Without leaving out a single line, restate the entries below exactly.

Document layout detection data
# # # # #
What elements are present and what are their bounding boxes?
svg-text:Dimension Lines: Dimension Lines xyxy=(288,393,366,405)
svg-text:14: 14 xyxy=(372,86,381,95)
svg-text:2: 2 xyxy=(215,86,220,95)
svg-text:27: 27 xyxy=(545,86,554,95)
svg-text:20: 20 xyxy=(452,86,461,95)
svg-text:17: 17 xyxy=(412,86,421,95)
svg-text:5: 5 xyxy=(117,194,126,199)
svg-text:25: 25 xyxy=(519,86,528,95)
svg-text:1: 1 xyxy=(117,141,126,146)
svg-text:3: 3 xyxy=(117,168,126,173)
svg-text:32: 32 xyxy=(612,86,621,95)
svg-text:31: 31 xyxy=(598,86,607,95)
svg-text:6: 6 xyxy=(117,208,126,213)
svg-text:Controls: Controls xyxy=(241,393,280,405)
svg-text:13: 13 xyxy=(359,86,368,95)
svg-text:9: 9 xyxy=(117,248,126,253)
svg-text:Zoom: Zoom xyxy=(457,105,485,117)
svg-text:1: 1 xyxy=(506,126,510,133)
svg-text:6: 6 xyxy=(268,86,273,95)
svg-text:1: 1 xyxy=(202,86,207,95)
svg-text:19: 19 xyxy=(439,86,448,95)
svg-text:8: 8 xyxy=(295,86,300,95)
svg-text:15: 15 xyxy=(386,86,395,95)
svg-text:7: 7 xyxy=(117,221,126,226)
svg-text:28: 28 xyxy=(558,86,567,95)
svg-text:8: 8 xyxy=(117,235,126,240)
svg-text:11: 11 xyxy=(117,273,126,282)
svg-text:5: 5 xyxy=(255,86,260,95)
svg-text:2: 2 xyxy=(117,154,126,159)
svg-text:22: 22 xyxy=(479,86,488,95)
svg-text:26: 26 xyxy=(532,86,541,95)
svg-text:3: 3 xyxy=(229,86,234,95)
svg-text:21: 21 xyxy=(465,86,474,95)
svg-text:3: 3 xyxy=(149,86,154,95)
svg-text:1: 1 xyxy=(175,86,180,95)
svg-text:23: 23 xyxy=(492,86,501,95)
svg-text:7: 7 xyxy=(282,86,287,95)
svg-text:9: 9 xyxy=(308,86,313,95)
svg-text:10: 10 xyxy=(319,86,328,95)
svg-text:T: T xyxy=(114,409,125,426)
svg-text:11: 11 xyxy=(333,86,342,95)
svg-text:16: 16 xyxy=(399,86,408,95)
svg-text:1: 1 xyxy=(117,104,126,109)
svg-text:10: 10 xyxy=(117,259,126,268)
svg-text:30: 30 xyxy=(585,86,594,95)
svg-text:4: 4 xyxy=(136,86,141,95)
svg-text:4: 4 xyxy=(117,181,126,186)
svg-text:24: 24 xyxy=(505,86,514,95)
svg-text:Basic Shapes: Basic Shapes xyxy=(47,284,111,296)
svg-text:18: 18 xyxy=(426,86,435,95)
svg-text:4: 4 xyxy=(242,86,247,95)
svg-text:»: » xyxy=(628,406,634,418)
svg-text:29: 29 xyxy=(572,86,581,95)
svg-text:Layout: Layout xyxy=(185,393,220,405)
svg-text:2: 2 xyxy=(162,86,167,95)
# # # # #
▸ **Response to this task**
What elements are present and what are their bounding boxes?
svg-text:Dimension Lines: Dimension Lines xyxy=(288,393,366,405)
svg-text:14: 14 xyxy=(372,86,381,95)
svg-text:2: 2 xyxy=(215,86,220,95)
svg-text:27: 27 xyxy=(545,86,554,95)
svg-text:20: 20 xyxy=(452,86,461,95)
svg-text:17: 17 xyxy=(412,86,421,95)
svg-text:5: 5 xyxy=(117,194,126,199)
svg-text:25: 25 xyxy=(519,86,528,95)
svg-text:1: 1 xyxy=(117,141,126,146)
svg-text:3: 3 xyxy=(117,168,126,173)
svg-text:32: 32 xyxy=(612,86,621,95)
svg-text:31: 31 xyxy=(598,86,607,95)
svg-text:6: 6 xyxy=(117,208,126,213)
svg-text:Controls: Controls xyxy=(241,393,280,405)
svg-text:13: 13 xyxy=(359,86,368,95)
svg-text:9: 9 xyxy=(117,248,126,253)
svg-text:Zoom: Zoom xyxy=(457,105,485,117)
svg-text:1: 1 xyxy=(506,126,510,133)
svg-text:6: 6 xyxy=(268,86,273,95)
svg-text:1: 1 xyxy=(202,86,207,95)
svg-text:19: 19 xyxy=(439,86,448,95)
svg-text:8: 8 xyxy=(295,86,300,95)
svg-text:15: 15 xyxy=(386,86,395,95)
svg-text:7: 7 xyxy=(117,221,126,226)
svg-text:28: 28 xyxy=(558,86,567,95)
svg-text:8: 8 xyxy=(117,235,126,240)
svg-text:11: 11 xyxy=(117,273,126,282)
svg-text:5: 5 xyxy=(255,86,260,95)
svg-text:2: 2 xyxy=(117,154,126,159)
svg-text:22: 22 xyxy=(479,86,488,95)
svg-text:26: 26 xyxy=(532,86,541,95)
svg-text:3: 3 xyxy=(229,86,234,95)
svg-text:21: 21 xyxy=(465,86,474,95)
svg-text:3: 3 xyxy=(149,86,154,95)
svg-text:1: 1 xyxy=(175,86,180,95)
svg-text:23: 23 xyxy=(492,86,501,95)
svg-text:7: 7 xyxy=(282,86,287,95)
svg-text:9: 9 xyxy=(308,86,313,95)
svg-text:10: 10 xyxy=(319,86,328,95)
svg-text:T: T xyxy=(114,409,125,426)
svg-text:11: 11 xyxy=(333,86,342,95)
svg-text:16: 16 xyxy=(399,86,408,95)
svg-text:1: 1 xyxy=(117,104,126,109)
svg-text:10: 10 xyxy=(117,259,126,268)
svg-text:30: 30 xyxy=(585,86,594,95)
svg-text:4: 4 xyxy=(136,86,141,95)
svg-text:4: 4 xyxy=(117,181,126,186)
svg-text:24: 24 xyxy=(505,86,514,95)
svg-text:Basic Shapes: Basic Shapes xyxy=(47,284,111,296)
svg-text:18: 18 xyxy=(426,86,435,95)
svg-text:4: 4 xyxy=(242,86,247,95)
svg-text:»: » xyxy=(628,406,634,418)
svg-text:29: 29 xyxy=(572,86,581,95)
svg-text:Layout: Layout xyxy=(185,393,220,405)
svg-text:2: 2 xyxy=(162,86,167,95)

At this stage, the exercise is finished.